Provided data >>

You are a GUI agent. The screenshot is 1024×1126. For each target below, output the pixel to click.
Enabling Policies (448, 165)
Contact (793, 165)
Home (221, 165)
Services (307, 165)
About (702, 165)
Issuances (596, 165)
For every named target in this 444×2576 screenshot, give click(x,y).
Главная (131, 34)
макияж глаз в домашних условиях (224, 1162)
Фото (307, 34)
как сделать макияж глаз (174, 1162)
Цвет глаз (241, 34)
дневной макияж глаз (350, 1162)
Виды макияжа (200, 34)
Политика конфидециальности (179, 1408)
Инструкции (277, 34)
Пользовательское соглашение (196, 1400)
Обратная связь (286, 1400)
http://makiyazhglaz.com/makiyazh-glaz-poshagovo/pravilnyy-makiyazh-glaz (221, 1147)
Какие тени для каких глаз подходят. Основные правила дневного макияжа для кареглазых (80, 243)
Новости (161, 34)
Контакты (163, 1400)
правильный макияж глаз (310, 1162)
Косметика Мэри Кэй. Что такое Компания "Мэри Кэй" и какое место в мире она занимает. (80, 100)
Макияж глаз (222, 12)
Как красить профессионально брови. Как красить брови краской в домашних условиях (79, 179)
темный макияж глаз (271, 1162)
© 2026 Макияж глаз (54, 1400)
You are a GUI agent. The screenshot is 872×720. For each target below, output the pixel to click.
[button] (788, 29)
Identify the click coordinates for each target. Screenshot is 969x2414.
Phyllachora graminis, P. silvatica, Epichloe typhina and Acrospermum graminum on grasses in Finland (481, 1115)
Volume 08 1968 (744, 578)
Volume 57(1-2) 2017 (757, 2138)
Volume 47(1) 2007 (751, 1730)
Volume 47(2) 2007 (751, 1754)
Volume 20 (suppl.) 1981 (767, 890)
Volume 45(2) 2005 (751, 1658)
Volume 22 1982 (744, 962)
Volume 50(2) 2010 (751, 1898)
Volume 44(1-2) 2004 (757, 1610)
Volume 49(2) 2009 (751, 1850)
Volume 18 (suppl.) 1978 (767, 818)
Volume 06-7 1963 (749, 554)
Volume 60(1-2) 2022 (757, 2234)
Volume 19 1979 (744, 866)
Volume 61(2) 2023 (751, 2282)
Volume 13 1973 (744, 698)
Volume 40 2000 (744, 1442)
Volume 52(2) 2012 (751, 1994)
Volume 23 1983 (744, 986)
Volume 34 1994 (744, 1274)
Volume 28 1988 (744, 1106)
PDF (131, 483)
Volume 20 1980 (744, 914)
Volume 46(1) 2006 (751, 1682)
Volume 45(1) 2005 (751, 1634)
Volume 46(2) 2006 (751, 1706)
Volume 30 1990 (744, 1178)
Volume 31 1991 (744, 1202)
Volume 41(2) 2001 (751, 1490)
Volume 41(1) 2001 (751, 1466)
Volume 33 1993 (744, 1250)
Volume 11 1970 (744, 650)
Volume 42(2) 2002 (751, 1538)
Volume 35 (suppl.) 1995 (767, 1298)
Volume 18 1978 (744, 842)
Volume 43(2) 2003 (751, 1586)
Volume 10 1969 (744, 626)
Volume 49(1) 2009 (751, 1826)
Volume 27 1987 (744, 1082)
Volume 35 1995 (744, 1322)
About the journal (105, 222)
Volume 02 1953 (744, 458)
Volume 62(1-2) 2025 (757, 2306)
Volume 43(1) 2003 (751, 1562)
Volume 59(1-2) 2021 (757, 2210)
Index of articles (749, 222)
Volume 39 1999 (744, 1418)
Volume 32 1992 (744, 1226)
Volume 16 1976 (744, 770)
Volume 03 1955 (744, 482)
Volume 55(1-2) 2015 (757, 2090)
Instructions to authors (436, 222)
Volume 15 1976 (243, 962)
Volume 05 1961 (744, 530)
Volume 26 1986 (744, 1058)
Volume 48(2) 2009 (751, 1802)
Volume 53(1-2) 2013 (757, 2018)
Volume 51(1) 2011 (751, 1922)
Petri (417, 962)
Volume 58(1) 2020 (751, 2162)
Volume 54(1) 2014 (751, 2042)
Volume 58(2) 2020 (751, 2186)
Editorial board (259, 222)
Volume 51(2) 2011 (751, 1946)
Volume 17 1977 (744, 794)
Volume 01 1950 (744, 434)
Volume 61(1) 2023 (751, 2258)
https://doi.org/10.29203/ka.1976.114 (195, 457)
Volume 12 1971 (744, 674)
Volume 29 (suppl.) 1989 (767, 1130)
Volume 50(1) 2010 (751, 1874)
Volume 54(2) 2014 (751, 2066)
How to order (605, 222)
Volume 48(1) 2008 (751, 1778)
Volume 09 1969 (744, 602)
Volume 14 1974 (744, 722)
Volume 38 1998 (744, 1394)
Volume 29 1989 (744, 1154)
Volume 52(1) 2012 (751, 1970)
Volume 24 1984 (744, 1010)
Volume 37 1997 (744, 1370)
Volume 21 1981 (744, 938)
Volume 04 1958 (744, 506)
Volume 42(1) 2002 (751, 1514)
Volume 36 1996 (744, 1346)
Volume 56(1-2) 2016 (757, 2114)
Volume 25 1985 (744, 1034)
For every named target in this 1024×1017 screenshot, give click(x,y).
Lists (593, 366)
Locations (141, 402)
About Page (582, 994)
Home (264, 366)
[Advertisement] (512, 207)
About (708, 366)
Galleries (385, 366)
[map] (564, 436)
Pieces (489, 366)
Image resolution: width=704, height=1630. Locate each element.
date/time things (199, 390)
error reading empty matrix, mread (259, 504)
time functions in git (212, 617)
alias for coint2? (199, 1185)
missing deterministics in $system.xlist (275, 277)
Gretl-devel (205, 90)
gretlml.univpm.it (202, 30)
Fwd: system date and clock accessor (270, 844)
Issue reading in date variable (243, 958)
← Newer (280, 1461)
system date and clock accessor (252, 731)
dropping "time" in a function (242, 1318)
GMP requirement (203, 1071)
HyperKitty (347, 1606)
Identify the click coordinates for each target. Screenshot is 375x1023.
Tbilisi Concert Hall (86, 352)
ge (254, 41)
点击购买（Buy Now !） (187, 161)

Task instructions >> Every line above must be repeated exactly as it appears.

The answer >>
You are a GUI agent. The screenshot is 1024×1126. For each target below, output the pixel to click.
Enabling Policies (448, 165)
Contact (793, 165)
Home (221, 165)
Services (307, 165)
About (702, 165)
Issuances (596, 165)
For every named target in this 444×2576 screenshot, give click(x,y).
Главная (131, 34)
макияж глаз в домашних условиях (224, 1162)
Фото (307, 34)
как сделать макияж глаз (174, 1162)
Цвет глаз (241, 34)
дневной макияж глаз (350, 1162)
Виды макияжа (200, 34)
Политика конфидециальности (179, 1408)
Инструкции (277, 34)
Пользовательское соглашение (196, 1400)
Обратная связь (286, 1400)
http://makiyazhglaz.com/makiyazh-glaz-poshagovo/pravilnyy-makiyazh-glaz (221, 1147)
Какие тени для каких глаз подходят. Основные правила дневного макияжа для кареглазых (80, 243)
Новости (161, 34)
Контакты (163, 1400)
правильный макияж глаз (310, 1162)
Косметика Мэри Кэй. Что такое Компания "Мэри Кэй" и какое место в мире она занимает. (80, 100)
Макияж глаз (222, 12)
Как красить профессионально брови. Как красить брови краской в домашних условиях (79, 179)
темный макияж глаз (271, 1162)
© 2026 Макияж глаз (54, 1400)
You are a GUI agent. The screenshot is 872×720. For each target below, output the pixel to click.
[button] (788, 29)
Identify the click coordinates for each target. Screenshot is 969x2414.
Phyllachora graminis, P. silvatica, Epichloe typhina and Acrospermum graminum on grasses in Finland (481, 1115)
Volume 08 1968 (744, 578)
Volume 57(1-2) 2017 (757, 2138)
Volume 47(1) 2007 (751, 1730)
Volume 47(2) 2007 (751, 1754)
Volume 20 (suppl.) 1981 (767, 890)
Volume 45(2) 2005 (751, 1658)
Volume 22 1982 (744, 962)
Volume 50(2) 2010 (751, 1898)
Volume 44(1-2) 2004 (757, 1610)
Volume 49(2) 2009 (751, 1850)
Volume 18 (suppl.) 1978 (767, 818)
Volume 06-7 1963 (749, 554)
Volume 60(1-2) 2022 (757, 2234)
Volume 19 1979 (744, 866)
Volume 61(2) 2023 (751, 2282)
Volume 13 1973 (744, 698)
Volume 40 2000 (744, 1442)
Volume 52(2) 2012 (751, 1994)
Volume 23 1983 (744, 986)
Volume 34 1994 (744, 1274)
Volume 28 1988 (744, 1106)
PDF (131, 483)
Volume 20 1980 (744, 914)
Volume 46(1) 2006 (751, 1682)
Volume 45(1) 2005 (751, 1634)
Volume 46(2) 2006 (751, 1706)
Volume 30 1990 (744, 1178)
Volume 31 1991 (744, 1202)
Volume 41(2) 2001 (751, 1490)
Volume 41(1) 2001 (751, 1466)
Volume 33 1993 (744, 1250)
Volume 11 1970 (744, 650)
Volume 42(2) 2002 (751, 1538)
Volume 35 (suppl.) 1995 (767, 1298)
Volume 18 1978 (744, 842)
Volume 43(2) 2003 (751, 1586)
Volume 10 1969 (744, 626)
Volume 49(1) 2009 (751, 1826)
Volume 27 1987 (744, 1082)
Volume 35 1995 (744, 1322)
About the journal (105, 222)
Volume 02 1953 (744, 458)
Volume 62(1-2) 2025 (757, 2306)
Volume 43(1) 2003 (751, 1562)
Volume 59(1-2) 2021 (757, 2210)
Index of articles (749, 222)
Volume 39 1999 (744, 1418)
Volume 32 1992 (744, 1226)
Volume 16 1976 (744, 770)
Volume 03 1955 (744, 482)
Volume 55(1-2) 2015 (757, 2090)
Instructions to authors (436, 222)
Volume 15 1976 (243, 962)
Volume 05 1961 (744, 530)
Volume 26 1986 (744, 1058)
Volume 48(2) 2009 (751, 1802)
Volume 53(1-2) 2013 (757, 2018)
Volume 51(1) 2011 (751, 1922)
Petri (417, 962)
Volume 58(1) 2020 (751, 2162)
Volume 54(1) 2014 (751, 2042)
Volume 58(2) 2020 (751, 2186)
Editorial board (259, 222)
Volume 51(2) 2011 (751, 1946)
Volume 17 1977 (744, 794)
Volume 01 1950 (744, 434)
Volume 61(1) 2023 (751, 2258)
https://doi.org/10.29203/ka.1976.114 (195, 457)
Volume 12 1971 (744, 674)
Volume 29 (suppl.) 1989 (767, 1130)
Volume 50(1) 2010 (751, 1874)
Volume 54(2) 2014 (751, 2066)
How to order (605, 222)
Volume 48(1) 2008 (751, 1778)
Volume 09 1969 (744, 602)
Volume 14 1974 (744, 722)
Volume 38 1998 (744, 1394)
Volume 29 1989 (744, 1154)
Volume 52(1) 2012 (751, 1970)
Volume 24 1984 (744, 1010)
Volume 37 1997 (744, 1370)
Volume 21 1981 (744, 938)
Volume 04 1958 (744, 506)
Volume 42(1) 2002 (751, 1514)
Volume 36 1996 (744, 1346)
Volume 56(1-2) 2016 (757, 2114)
Volume 25 1985 (744, 1034)
For every named target in this 1024×1017 screenshot, give click(x,y).
Lists (593, 366)
Locations (141, 402)
About Page (582, 994)
Home (264, 366)
[Advertisement] (512, 207)
About (708, 366)
Galleries (385, 366)
[map] (564, 436)
Pieces (489, 366)
Image resolution: width=704, height=1630. Locate each element.
date/time things (199, 390)
error reading empty matrix, mread (259, 504)
time functions in git (212, 617)
alias for coint2? (199, 1185)
missing deterministics in $system.xlist (275, 277)
Gretl-devel (205, 90)
gretlml.univpm.it (202, 30)
Fwd: system date and clock accessor (270, 844)
Issue reading in date variable (243, 958)
← Newer (280, 1461)
system date and clock accessor (252, 731)
dropping "time" in a function (242, 1318)
GMP requirement (203, 1071)
HyperKitty (347, 1606)
Identify the click coordinates for each target. Screenshot is 375x1023.
Tbilisi Concert Hall (86, 352)
ge (254, 41)
点击购买（Buy Now !） (187, 161)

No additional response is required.